Гравилёт «Цесаревич» (сборник) - Вячеслав Рыбаков
Шрифт:
Интервал:
Закладка:
– Нет, не отвлекайтесь пока. Если набежит совсем уж интересная статистика, проверкой такого рода займутся другие. Продолжайте так, как вы начали, – расширительно.
– Есть! – Папазян встал. Запнулся, а потом застенчиво спросил: – Господин полковник, а у вас уже есть версия?
– А у вас? – спросил я, откинувшись на спинку стула, чтобы удобнее было смотреть стоящему в лицо.
– Так точно!
– Ну-ка…
– Неизвестный науке мутантный вирус! Он поражает центры торможения в мозгу, и больной проявляет агрессивность по пустяковым, смехотворным для нормального человека поводам, а затем сам не помнит того, что совершил в момент помутнения.
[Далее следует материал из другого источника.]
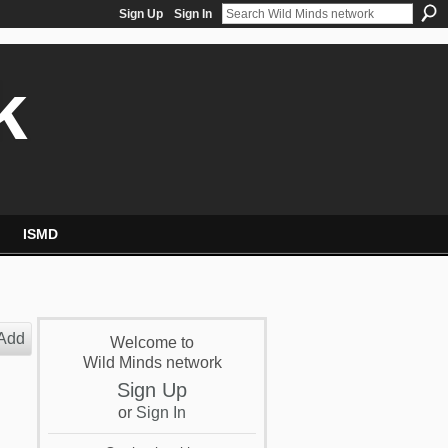
Sign Up
Sign In
k
ISMD
Add
Welcome to
Wild Minds network
Sign Up
or
Sign In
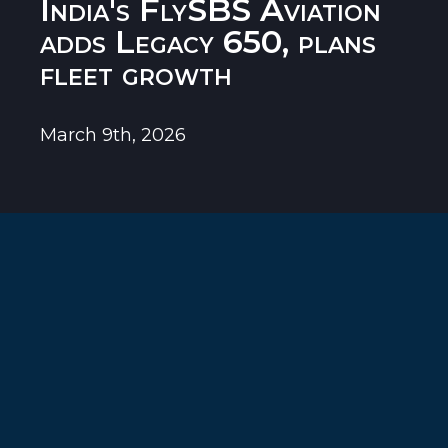
India's FlySBS Aviation
adds Legacy 650, plans
fleet growth
March 9th, 2026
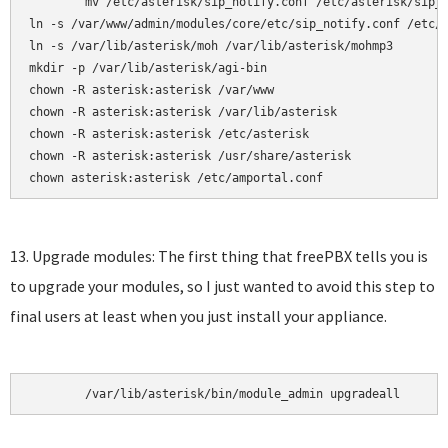
	mv /etc/asterisk/sip_notify.conf /etc/asterisk/sip_notify.conf.bak

ln -s /var/www/admin/modules/core/etc/sip_notify.conf /etc/a
ln -s /var/lib/asterisk/moh /var/lib/asterisk/mohmp3

mkdir -p /var/lib/asterisk/agi-bin

chown -R asterisk:asterisk /var/www

chown -R asterisk:asterisk /var/lib/asterisk

chown -R asterisk:asterisk /etc/asterisk

chown -R asterisk:asterisk /usr/share/asterisk

chown asterisk:asterisk /etc/amportal.conf
13. Upgrade modules: The first thing that freePBX tells you is
to upgrade your modules, so I just wanted to avoid this step to
final users at least when you just install your appliance.
	/var/lib/asterisk/bin/module_admin upgradeall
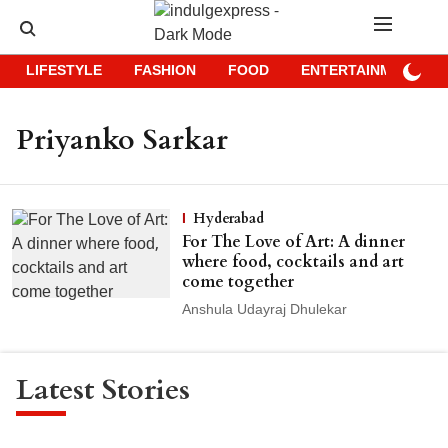
LIFESTYLE
FASHION
FOOD
ENTERTAINMENT
Priyanko Sarkar
Hyderabad
For The Love of Art: A dinner
where food, cocktails and art
come together
Anshula Udayraj Dhulekar
Latest Stories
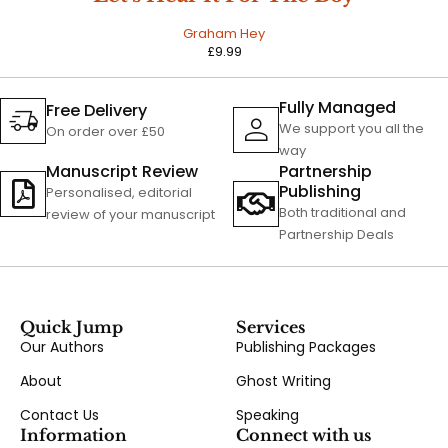
Graham Hey
£
9.99
Fully Managed
Free Delivery
We support you all the
On order over £50
way
Manuscript Review
Partnership
Publishing
Personalised, editorial
Both traditional and
review of your manuscript
Partnership Deals
Quick Jump
Services
Our Authors
Publishing Packages
About
Ghost Writing
Contact Us
Speaking
Information
Connect with us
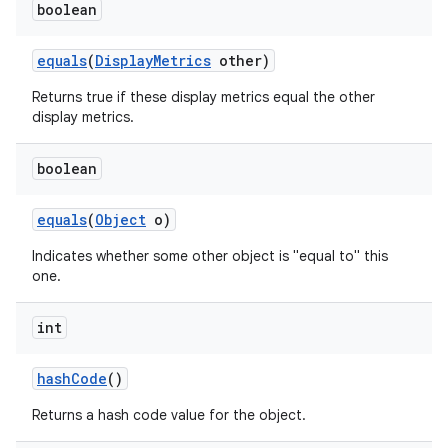
boolean
equals
(
Display
Metrics
other)
Returns true if these display metrics equal the other
display metrics.
boolean
equals
(
Object
o)
Indicates whether some other object is "equal to" this
one.
int
hash
Code
()
Returns a hash code value for the object.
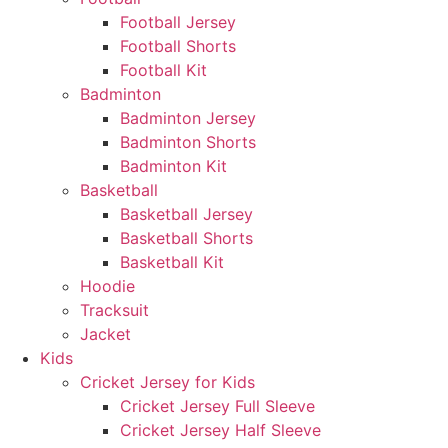
Football Jersey
Football Shorts
Football Kit
Badminton
Badminton Jersey
Badminton Shorts
Badminton Kit
Basketball
Basketball Jersey
Basketball Shorts
Basketball Kit
Hoodie
Tracksuit
Jacket
Kids
Cricket Jersey for Kids
Cricket Jersey Full Sleeve
Cricket Jersey Half Sleeve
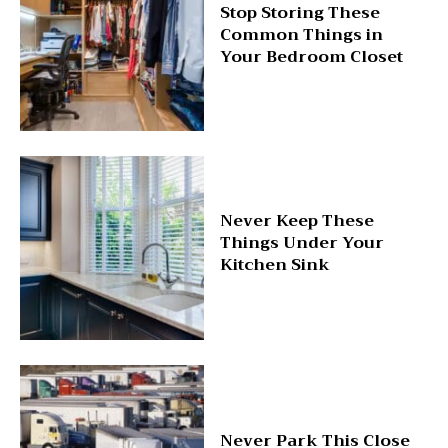
Stop Storing These
Common Things in
Your Bedroom Closet
Never Keep These
Things Under Your
Kitchen Sink
Never Park This Close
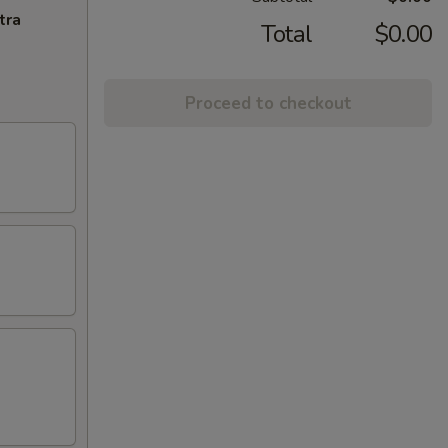
tra
Total
$0.00
Proceed to checkout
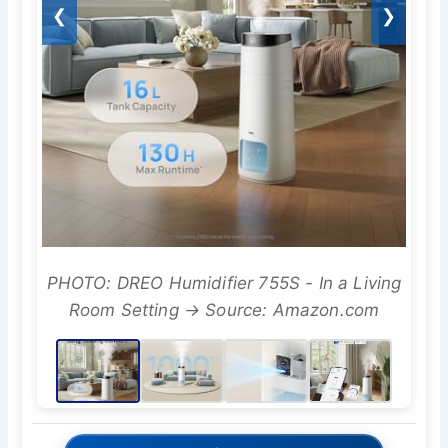
❮
❯
PHOTO: DREO Humidifier 755S - In a Living
Room Setting → Source: Amazon.com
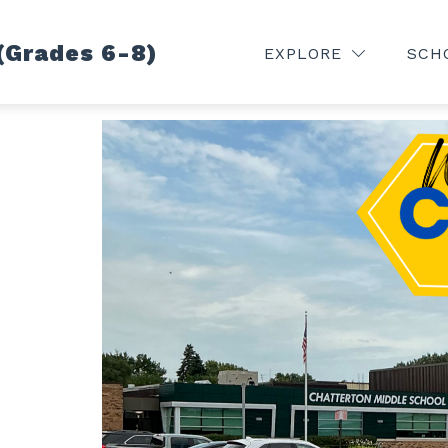
(Grades 6-8)
VE FEED
HOME
CALENDAR
HEALTH CEN
EXPLORE
SCH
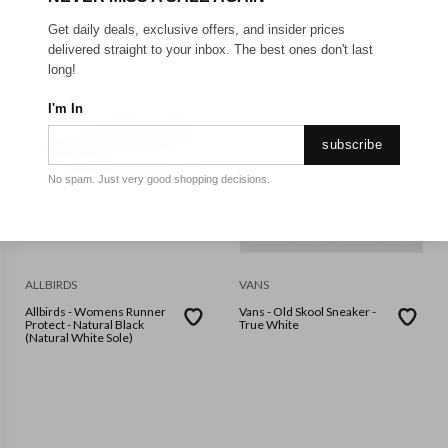
Get daily deals, exclusive offers, and insider prices
delivered straight to your inbox. The best ones don't last
long!
I'm In
subscribe
No spam. Just very good shopping decisions.
ALLBIRDS
VANS
Allbirds - Womens Runner
Vans - Old Skool Sneaker -
Protect - Natural Black
True White
(Natural White Sole)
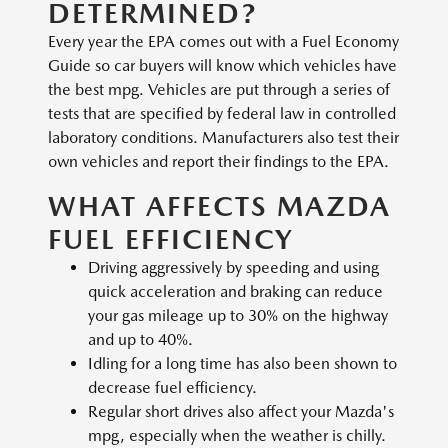
DETERMINED?
Every year the EPA comes out with a Fuel Economy
Guide so car buyers will know which vehicles have
the best mpg. Vehicles are put through a series of
tests that are specified by federal law in controlled
laboratory conditions. Manufacturers also test their
own vehicles and report their findings to the EPA.
WHAT AFFECTS MAZDA
FUEL EFFICIENCY
Driving aggressively by speeding and using
quick acceleration and braking can reduce
your gas mileage up to 30% on the highway
and up to 40%.
Idling for a long time has also been shown to
decrease fuel efficiency.
Regular short drives also affect your Mazda's
mpg, especially when the weather is chilly.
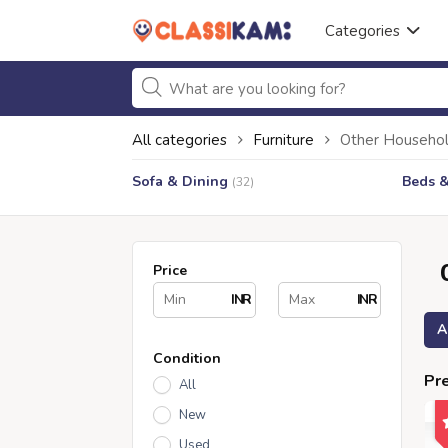
Categories
All categories
Furniture
Other Househol
Sofa & Dining
Beds 
(32)
Price
INR
INR
A
Condition
Pre
All
New
Used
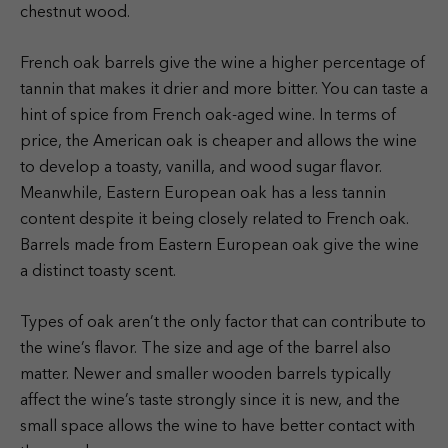
chestnut wood.
French oak barrels give the wine a higher percentage of
tannin that makes it drier and more bitter. You can taste a
hint of spice from French oak-aged wine. In terms of
price, the American oak is cheaper and allows the wine
to develop a toasty, vanilla, and wood sugar flavor.
Meanwhile, Eastern European oak has a less tannin
content despite it being closely related to French oak.
Barrels made from Eastern European oak give the wine
a distinct toasty scent.
Types of oak aren’t the only factor that can contribute to
the wine’s flavor. The size and age of the barrel also
matter. Newer and smaller wooden barrels typically
affect the wine’s taste strongly since it is new, and the
small space allows the wine to have better contact with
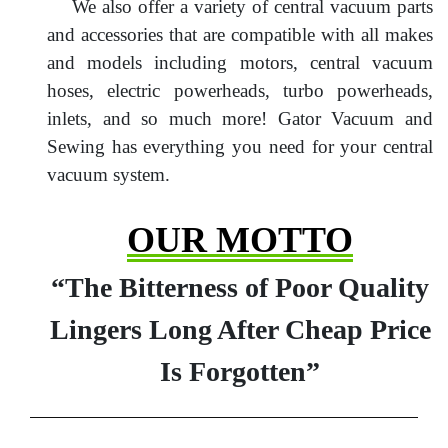
We also offer a variety of central vacuum parts
and accessories that are compatible with all makes
and models including motors, central vacuum
hoses, electric powerheads, turbo powerheads,
inlets, and so much more! Gator Vacuum and
Sewing has everything you need for your central
vacuum system.
OUR MOTTO
“The Bitterness of Poor Quality
Lingers Long After Cheap Price
Is Forgotten”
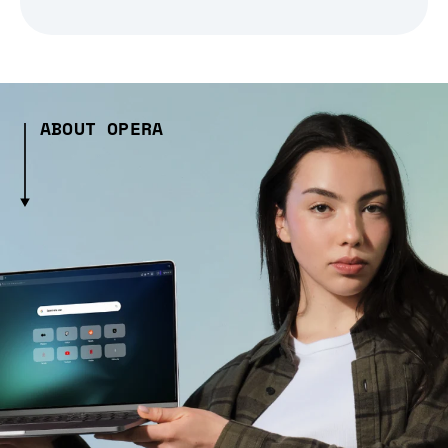
ABOUT OPERA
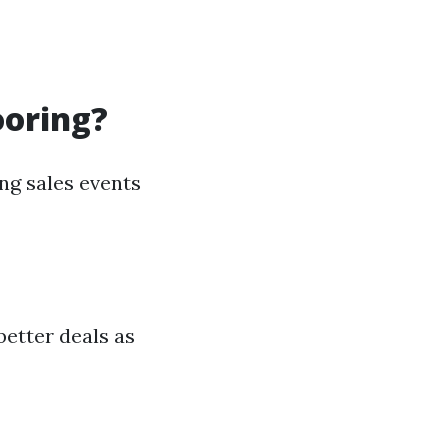
ooring?
ng sales events
better deals as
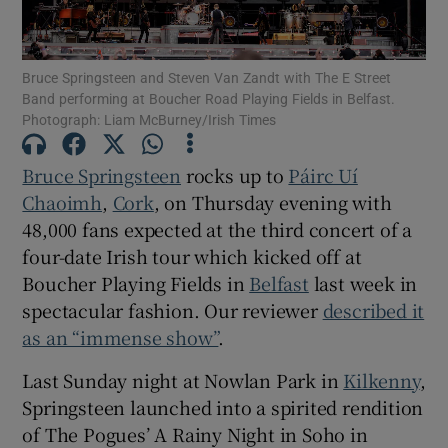
Show Motors sub sections
Bruce Springsteen and Steven Van Zandt with The E Street
Band performing at Boucher Road Playing Fields in Belfast.
Photograph: Liam McBurney/Irish Times
Show Podcasts sub sections
Bruce Springsteen
rocks up to
Páirc Uí
Chaoimh
,
Cork
, on Thursday evening with
48,000 fans expected at the third concert of a
four-date Irish tour which kicked off at
Boucher Playing Fields in
Belfast
last week in
spectacular fashion. Our reviewer
described it
Show Gaeilge sub sections
as an “immense show”
.
Show History sub sections
Last Sunday night at Nowlan Park in
Kilkenny
,
Springsteen launched into a spirited rendition
of The Pogues’ A Rainy Night in Soho in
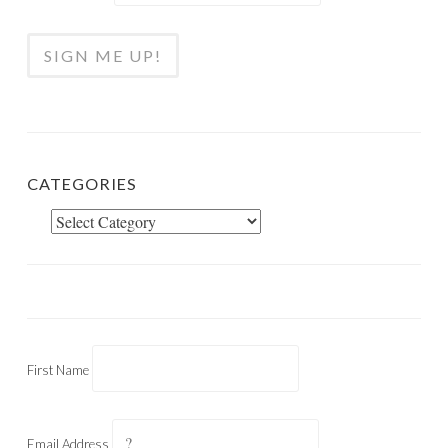
CATEGORIES
Categories
First Name
Email Address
Но остается потенциальным преступником, потому что вирус никуда не делся, сидит в синапсах. Возможно, нам грозит эпидемия.
– Да вы совсем молодец, Азер Акопович! Браво!
– Вы думаете примерно то же?
– Чтобы подтвердить версию о недавней мутации и ширящейся эпидемии, нужно – что?
Он поразмыслил секунду.
– Видимо, показать статистически, что подобные случаи год от года становятся многочисленнее, а какое-то время назад их вообще не было.
– Вам и карты в руки. – Я вздохнул: – У меня тоже есть версия, Азер Акопович, и ничем не лучше вашей. Она основана на одной-единственной фразе Кисленко…
– На какой? – жадно спросил Папазян.
– Простите, пока не скажу. Идите.
Он четко повернулся и пошел к двери.
– Ох, секундочку!
Он замер и повернулся ко мне снова.
– Скажите, вы знаете такого писателя – Януша Квятковского?
– Да, – удивленно ответил Папазян. – Собственно, он поэт… Поэт и издатель.
– Хороший поэт?
– Блестящий. Одинаково филигранно работает на польском, литовском и русском. Он молод, но уже не восходящая, а вполне взошедшая звезда.
– Молод – это как?
– Ну, я не знаю… где-то моего возраста.
Значит, он моложе ее. И довольно прилично, лет на пять-семь.
– И о чем он пишет?
– Вот тут я с его стихами как-то не очень. Уж слишком он бьет себя в грудь по поводу преимуществ католицизма. И вообще – польская лужайка самая важная в мире.
– Ну… – проговорил я задумчиво и, боюсь, с дурацким оттенком, в общем-то, не свойственной мне назидательности, – чем меньше лужайка, тем она дороже для того, кто на ней собирает нектар.
Папазян улыбнулся:
– Мне ли не знать?
– А, так просто Квятковский не ту лужайку хвалит?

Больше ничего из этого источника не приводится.